# What the exercise asks
Line by line, copy the data below exactly.

# Records
*** Begin section ***

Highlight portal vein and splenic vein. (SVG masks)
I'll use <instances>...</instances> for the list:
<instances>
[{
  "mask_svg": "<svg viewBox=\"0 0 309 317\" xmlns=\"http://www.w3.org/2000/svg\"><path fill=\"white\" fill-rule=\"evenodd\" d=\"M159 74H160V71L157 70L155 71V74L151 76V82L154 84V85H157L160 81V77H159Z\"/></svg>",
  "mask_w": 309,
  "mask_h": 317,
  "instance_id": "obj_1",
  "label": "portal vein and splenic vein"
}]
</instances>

*** End section ***

# Response
Highlight portal vein and splenic vein. (SVG masks)
I'll use <instances>...</instances> for the list:
<instances>
[{
  "mask_svg": "<svg viewBox=\"0 0 309 317\" xmlns=\"http://www.w3.org/2000/svg\"><path fill=\"white\" fill-rule=\"evenodd\" d=\"M159 74H160V71L157 70L155 71V74L151 76V82L154 84V85H157L160 81V77H159Z\"/></svg>",
  "mask_w": 309,
  "mask_h": 317,
  "instance_id": "obj_1",
  "label": "portal vein and splenic vein"
}]
</instances>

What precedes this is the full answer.